-
Notifications
You must be signed in to change notification settings - Fork 937
Description
Describe the bug
We have an OpenSource Java application that uses the S3TransferManager and S3CrtAsyncClient, the OpenSearch Migration Assistant.
We have observed some OutOfMemoryErrors when downloading s3 directories with the transfer manager.

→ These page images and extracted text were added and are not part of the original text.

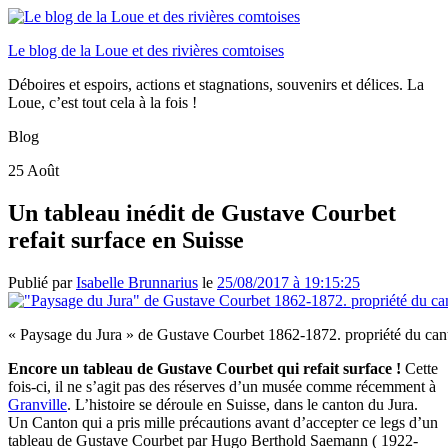
Le blog de la Loue et des rivières comtoises
Déboires et espoirs, actions et stagnations, souvenirs et délices. La
Loue, c’est tout cela à la fois !
Blog
25
Août
Un tableau inédit de Gustave Courbet
refait surface en Suisse
Publié par
Isabelle Brunnarius
le
25/08/2017 à 19:15:25
« Paysage du Jura » de Gustave Courbet 1862-1872. propriété du can
Encore un tableau de Gustave Courbet qui refait surface !
Cette
fois-ci, il ne s’agit pas des réserves d’un musée comme récemment à
Granville
. L’histoire se déroule en Suisse, dans le canton du Jura.
Un Canton qui a pris mille précautions avant d’accepter ce legs d’un
tableau de Gustave Courbet par Hugo Berthold Saemann ( 1922-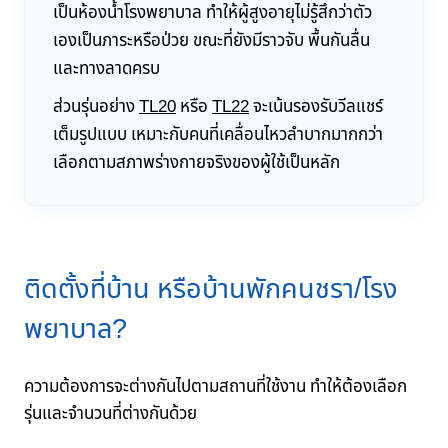
เป็นห้องน้ำโรงพยาบาล ทำให้ผู้สูงอายุไม่รู้สึกว่าตัว
เองเป็นภาระหรือป่วย ขณะที่ยังมีราวจับ พื้นกันลื่น
และทางลาดครบ
ส่วนรุ่นอย่าง
TL20
หรือ
TL22
จะเน้นรองรับวีลแชร์
เต็มรูปแบบ เหมาะกับคนที่เคลื่อนไหวลำบากมากกว่า
เลือกตามสภาพร่างกายจริงของผู้ใช้เป็นหลัก
ติดตั้งที่บ้าน หรือบ้านพักคนชรา/โรง
พยาบาล?
ความต้องการจะต่างกันไปตามสถานที่ใช้งาน ทำให้ต้องเลือก
รุ่นและจำนวนที่ต่างกันด้วย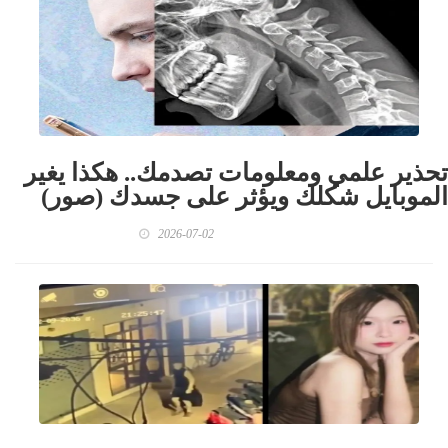
تحذير علمي ومعلومات تصدمك.. هكذا يغير
الموبايل شكلك ويؤثر على جسدك (صور)
2026-07-02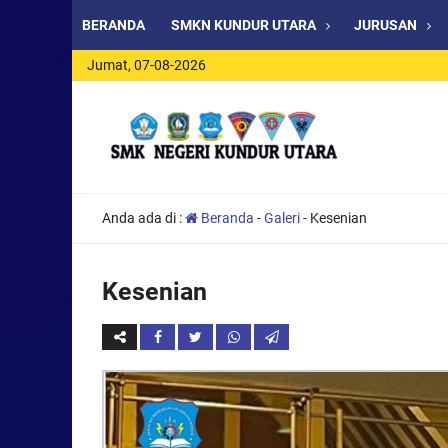
BERANDA
SMKN KUNDUR UTARA
JURUSAN
Jumat, 07-08-2026
Anda ada di :
Beranda
-
Galeri
-
Kesenian
Kesenian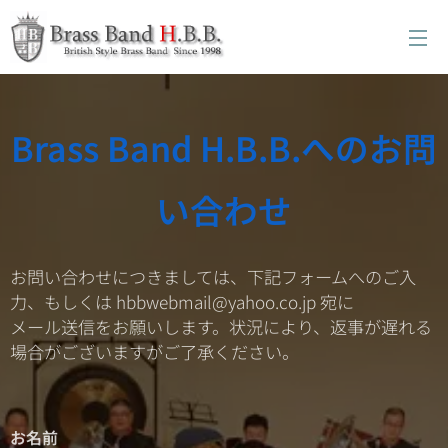
Brass Band H.B.B.へのお問
い合わせ
お問い合わせにつきましては、下記フォームへのご入
力、もしくは hbbwebmail@yahoo.co.jp 宛に
メール送信をお願いします。状況により、返事が遅れる
場合がございますがご了承ください。
お名前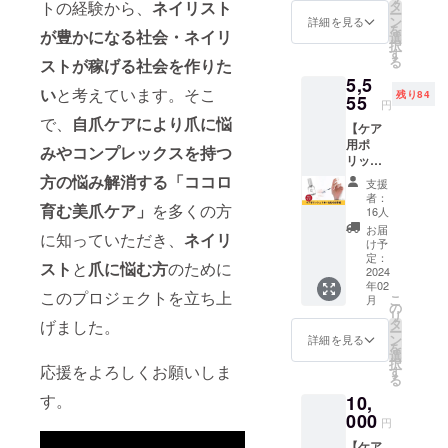
アオイ
タ
トの経験から、
ネイリスト
ー
ル「C
ン
詳細を見る
を
original
が豊かになる社会・ネイリ
選
択
oil」を1
す
る
ストが稼げる社会を作りた
本と、
5,5
お礼の
い
と考えています。そこ
残り84
お手紙
55
円
をお送
で、
自爪
ケアにより爪に悩
【ケア
りしま
用ポ
す。 ＜
みやコンプレックスを持つ
リッ
キャリ
シュ 1
アオイ
方の悩み解消する「ココロ
支援
本+お礼
ル成分
者：
のお手
育む美爪ケア」
を多くの方
表示＞
16人
紙】 当
商品
お届
に知っていただき、
ネイリ
店で使
名：C
け予
用して
original
定：
スト
と
爪に悩む方
のために
いるオ
2024
oil 成
年02
リジナ
分：
このプロジェクトを立ち上
こ
月
ルのケ
アーモ
の
リ
ア用ポ
ンド油
タ
げました。
ー
リッ
容量：
ン
詳細を見る
を
シュ「C
100ml
選
択
original
応援をよろしくお願いしま
使用期
す
る
Aqua
限：開
す。
10,
polish
封後1年
〜care
000
使用方
円
line〜」
法：爪
【ケア
を1本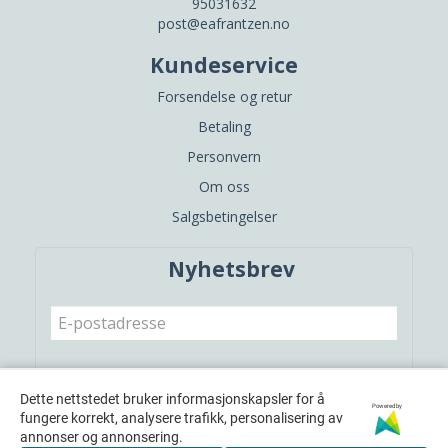
95031632
post@eafrantzen.no
Kundeservice
Forsendelse og retur
Betaling
Personvern
Om oss
Salgsbetingelser
Nyhetsbrev
Meld meg på
Dette nettstedet bruker informasjonskapsler for å
Powered by
fungere korrekt, analysere trafikk, personalisering av
annonser og annonsering.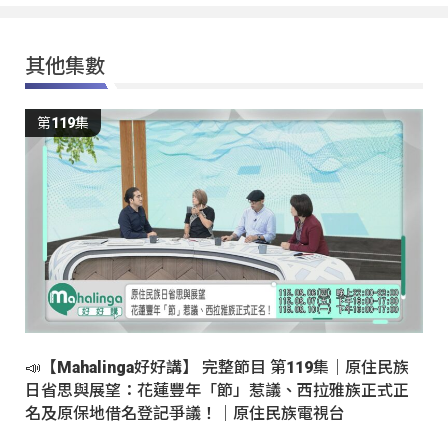
其他集數
第119集
📣【Mahalinga好好講】 完整節目 第119集｜原住民族
日省思與展望：花蓮豐年「節」惹議、西拉雅族正式正
名及原保地借名登記爭議！｜原住民族電視台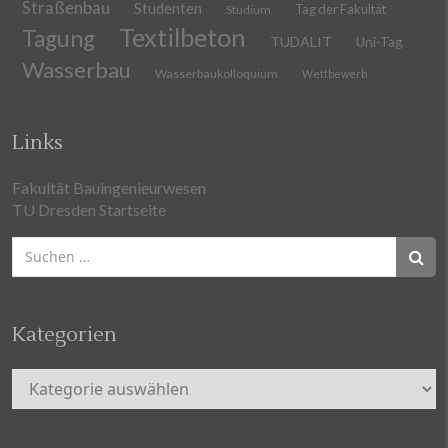
Straßenbau
Studenten
Tag der Fakultät
Studium
Textilbeton
Tagung
TUDALIT
Uni-Tag
Wasserbau
Wasserbaukolloquium
Wettbewerb
Links
Fakultät Bauingenieurwesen
TU Dresden Startseite
Suchen
nach:
Kategorien
Kategorien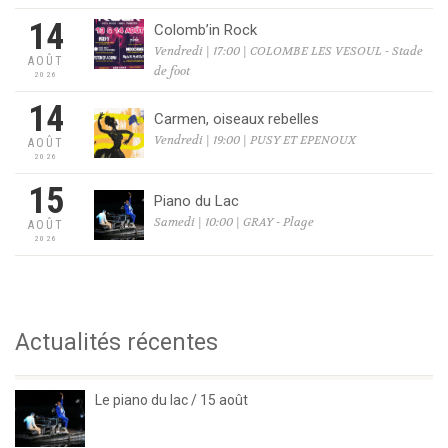
14
Colomb’in Rock
Vendredi | 17:00 | COLOMBE LES VESOUL - Stade
AOÛT
de foot
2026
14
Carmen, oiseaux rebelles
Vendredi | 19:00 | PUSY ET EPENOUX
AOÛT
2026
15
Piano du Lac
Samedi | 10:00 | GRAY - Plage
AOÛT
2026
Actualités récentes
Le piano du lac / 15 août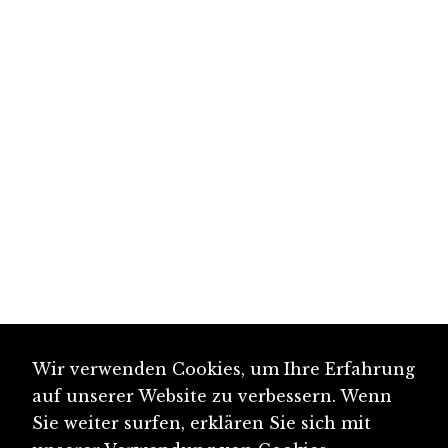
Wir verwenden Cookies, um Ihre Erfahrung
auf unserer Website zu verbessern. Wenn
Sie weiter surfen, erklären Sie sich mit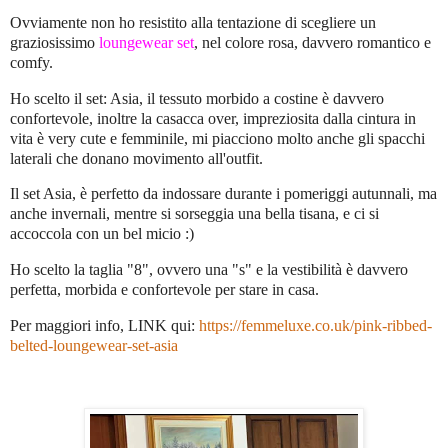
Ovviamente non ho resistito alla tentazione di scegliere un
graziosissimo
loungewear set
, nel colore rosa, davvero romantico e
comfy.
Ho scelto il set: Asia, il tessuto morbido a costine è davvero
confortevole, inoltre la casacca over, impreziosita dalla cintura in
vita è very cute e femminile, mi piacciono molto anche gli spacchi
laterali che donano movimento all'outfit.
Il set Asia, è perfetto da indossare durante i pomeriggi autunnali, ma
anche invernali, mentre si sorseggia una bella tisana, e ci si
accoccola con un bel micio :)
Ho scelto la taglia "8", ovvero una "s" e la vestibilità è davvero
perfetta, morbida e confortevole per stare in casa.
Per maggiori info, LINK qui:
https://femmeluxe.co.uk/pink-ribbed-
belted-loungewear-set-asia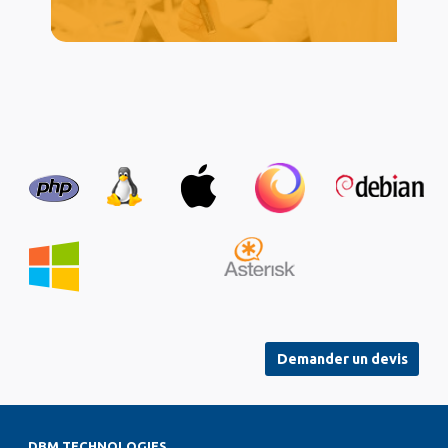
Demander un devis
DBM TECHNOLOGIES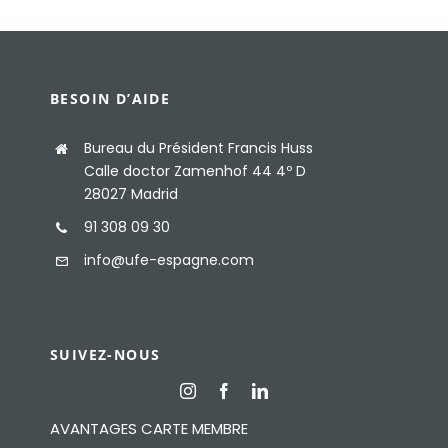
BESOIN D’AIDE
Bureau du Président Francis Huss
Calle doctor Zamenhof 44 4º D
28027 Madrid
91 308 09 30
info@ufe-espagne.com
SUIVEZ-NOUS
AVANTAGES CARTE MEMBRE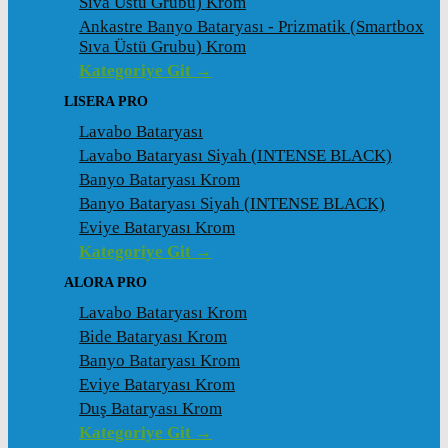
Sıva Üstü Grubu) Krom
Ankastre Banyo Bataryası - Prizmatik (Smartbox
Sıva Üstü Grubu) Krom
Kategoriye Git →
LISERA PRO
Lavabo Bataryası
Lavabo Bataryası Siyah (INTENSE BLACK)
Banyo Bataryası Krom
Banyo Bataryası Siyah (INTENSE BLACK)
Eviye Bataryası Krom
Kategoriye Git →
ALORA PRO
Lavabo Bataryası Krom
Bide Bataryası Krom
Banyo Bataryası Krom
Eviye Bataryası Krom
Duş Bataryası Krom
Kategoriye Git →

While I do not have consistent reproduction steps, I followed advice from @alextwoods regarding limiting transfer manager executor to no avail.
Scenario:
Downloading directory with S3TransferManager#downloadDirectory
Directory consists of 132 files with 53 files between 125MB and 264MB, 12 files from 3MB to 80MB. 2 files ~40KB and 65 files that are 479B
Configuration:
Client:
S3AsyncClient s3Client = S3AsyncClient.crtBuilder()
.region(Region.of(s3Region))
.credentialsProvider(DefaultCredentialsProvider.builder().build())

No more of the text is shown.